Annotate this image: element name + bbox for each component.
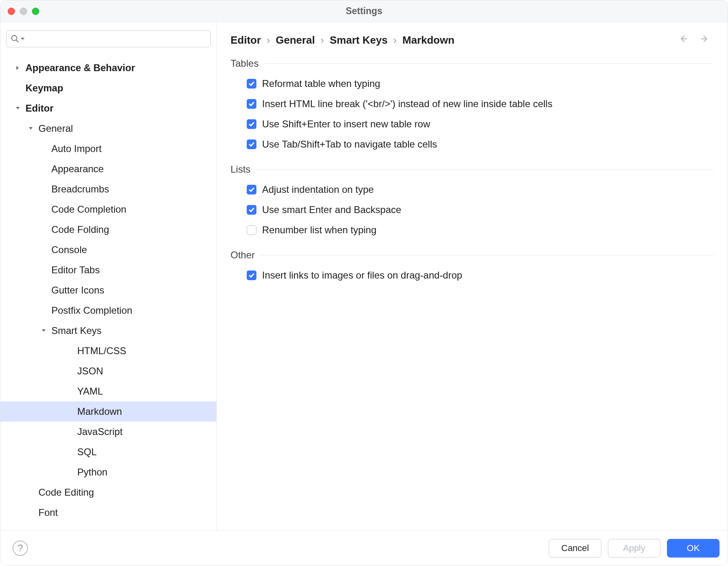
sidebar-item-label: General (38, 123, 73, 134)
checkbox[interactable] (247, 139, 256, 149)
checkbox[interactable] (247, 119, 256, 129)
sidebar-item-label: Gutter Icons (51, 285, 104, 296)
section-divider (257, 169, 714, 170)
option-label: Renumber list when typing (262, 224, 377, 236)
sidebar-item-label: Keymap (25, 82, 63, 94)
sidebar-item-javascript[interactable]: JavaScript (0, 422, 216, 442)
section-tables: TablesReformat table when typingInsert H… (231, 58, 714, 150)
breadcrumb-item[interactable]: Editor (231, 34, 261, 46)
sidebar-item-label: JSON (77, 365, 103, 377)
window-title: Settings (0, 6, 728, 17)
option-row[interactable]: Insert HTML line break ('<br/>') instead… (231, 98, 714, 110)
sidebar-item-smart-keys[interactable]: Smart Keys (0, 321, 216, 341)
section-divider (265, 63, 714, 64)
search-history-caret-icon (20, 36, 25, 41)
sidebar-item-label: Markdown (77, 406, 122, 417)
checkbox[interactable] (247, 185, 256, 194)
sidebar-item-font[interactable]: Font (0, 503, 216, 523)
section-title: Tables (231, 58, 258, 69)
sidebar-item-sql[interactable]: SQL (0, 442, 216, 462)
checkbox[interactable] (247, 270, 256, 280)
sidebar-item-markdown[interactable]: Markdown (0, 401, 216, 422)
checkbox[interactable] (247, 99, 256, 109)
ok-button[interactable]: OK (667, 539, 720, 558)
option-row[interactable]: Use smart Enter and Backspace (231, 204, 714, 215)
section-title: Lists (231, 164, 250, 175)
cancel-button[interactable]: Cancel (549, 539, 601, 558)
disclosure-right-icon[interactable] (14, 64, 21, 72)
section-lists: ListsAdjust indentation on typeUse smart… (231, 164, 714, 236)
breadcrumb-item[interactable]: Smart Keys (330, 34, 387, 46)
settings-tree[interactable]: Appearance & BehaviorKeymapEditorGeneral… (0, 51, 216, 530)
sidebar-item-code-editing[interactable]: Code Editing (0, 482, 216, 503)
settings-window: Settings Appearance & BehaviorKeymapEdit… (0, 0, 728, 566)
sidebar-item-yaml[interactable]: YAML (0, 381, 216, 401)
option-row[interactable]: Insert links to images or files on drag-… (231, 270, 714, 281)
sidebar-item-label: Font (38, 507, 58, 518)
option-row[interactable]: Use Tab/Shift+Tab to navigate table cell… (231, 139, 714, 150)
checkbox[interactable] (247, 225, 256, 235)
option-row[interactable]: Adjust indentation on type (231, 184, 714, 195)
option-row[interactable]: Use Shift+Enter to insert new table row (231, 118, 714, 130)
sidebar-item-label: SQL (77, 446, 97, 458)
sidebar-item-label: Console (51, 244, 87, 256)
sidebar-item-python[interactable]: Python (0, 462, 216, 482)
breadcrumb: Editor›General›Smart Keys›Markdown (231, 34, 455, 46)
sidebar-item-label: Breadcrumbs (51, 184, 109, 195)
disclosure-down-icon[interactable] (14, 105, 21, 112)
option-label: Reformat table when typing (262, 78, 380, 89)
arrow-left-icon (678, 34, 689, 44)
breadcrumb-item[interactable]: Markdown (402, 34, 455, 46)
sidebar-item-label: JavaScript (77, 426, 123, 437)
sidebar-item-postfix-completion[interactable]: Postfix Completion (0, 300, 216, 321)
help-button[interactable]: ? (13, 541, 28, 556)
sidebar-item-json[interactable]: JSON (0, 361, 216, 381)
sidebar-item-label: Appearance (51, 163, 104, 175)
breadcrumb-separator: › (321, 34, 324, 46)
option-label: Use Tab/Shift+Tab to navigate table cell… (262, 139, 437, 150)
sidebar-item-label: Code Editing (38, 487, 94, 498)
history-forward-button[interactable] (699, 34, 710, 46)
arrow-right-icon (699, 34, 710, 44)
sidebar-item-general[interactable]: General (0, 118, 216, 139)
sidebar-item-console[interactable]: Console (0, 240, 216, 260)
section-other: OtherInsert links to images or files on … (231, 249, 714, 281)
option-label: Use Shift+Enter to insert new table row (262, 118, 430, 130)
sidebar-item-label: HTML/CSS (77, 345, 126, 357)
search-input[interactable] (26, 34, 206, 44)
checkbox[interactable] (247, 205, 256, 215)
sidebar-item-appearance-behavior[interactable]: Appearance & Behavior (0, 58, 216, 78)
option-label: Insert links to images or files on drag-… (262, 270, 462, 281)
disclosure-down-icon[interactable] (40, 327, 47, 334)
sidebar-item-label: Python (77, 467, 108, 478)
sidebar-item-html-css[interactable]: HTML/CSS (0, 341, 216, 361)
history-back-button[interactable] (678, 34, 689, 46)
breadcrumb-item[interactable]: General (276, 34, 315, 46)
sidebar-item-editor-tabs[interactable]: Editor Tabs (0, 260, 216, 280)
sidebar-item-code-folding[interactable]: Code Folding (0, 220, 216, 240)
sidebar-item-editor[interactable]: Editor (0, 98, 216, 118)
sidebar-item-gutter-icons[interactable]: Gutter Icons (0, 280, 216, 300)
settings-content: Editor›General›Smart Keys›Markdown Table… (217, 22, 728, 530)
sidebar-item-label: Auto Import (51, 143, 102, 154)
settings-sections: TablesReformat table when typingInsert H… (231, 58, 714, 295)
sidebar-item-appearance[interactable]: Appearance (0, 159, 216, 179)
sidebar-item-label: Editor Tabs (51, 264, 100, 276)
sidebar-item-auto-import[interactable]: Auto Import (0, 139, 216, 159)
settings-search[interactable] (6, 30, 211, 47)
option-row[interactable]: Renumber list when typing (231, 224, 714, 236)
svg-line-1 (16, 40, 18, 42)
disclosure-down-icon[interactable] (27, 125, 34, 132)
search-icon (11, 34, 19, 43)
sidebar-item-label: Editor (25, 103, 53, 114)
checkbox[interactable] (247, 79, 256, 89)
sidebar-item-breadcrumbs[interactable]: Breadcrumbs (0, 179, 216, 199)
sidebar-item-label: Code Folding (51, 224, 109, 235)
sidebar-item-code-completion[interactable]: Code Completion (0, 199, 216, 220)
sidebar-item-label: Appearance & Behavior (25, 62, 135, 74)
apply-button[interactable]: Apply (608, 539, 660, 558)
sidebar-item-keymap[interactable]: Keymap (0, 78, 216, 98)
option-row[interactable]: Reformat table when typing (231, 78, 714, 89)
breadcrumb-separator: › (393, 34, 397, 46)
sidebar-item-label: Postfix Completion (51, 305, 132, 316)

★ ★ ★

DESCRIPTION OF THE TASK >> From the records above, return each line that includes "divider".

PROBLEM SOLUTION >>
section-divider (257, 169, 714, 170)
section-divider (265, 63, 714, 64)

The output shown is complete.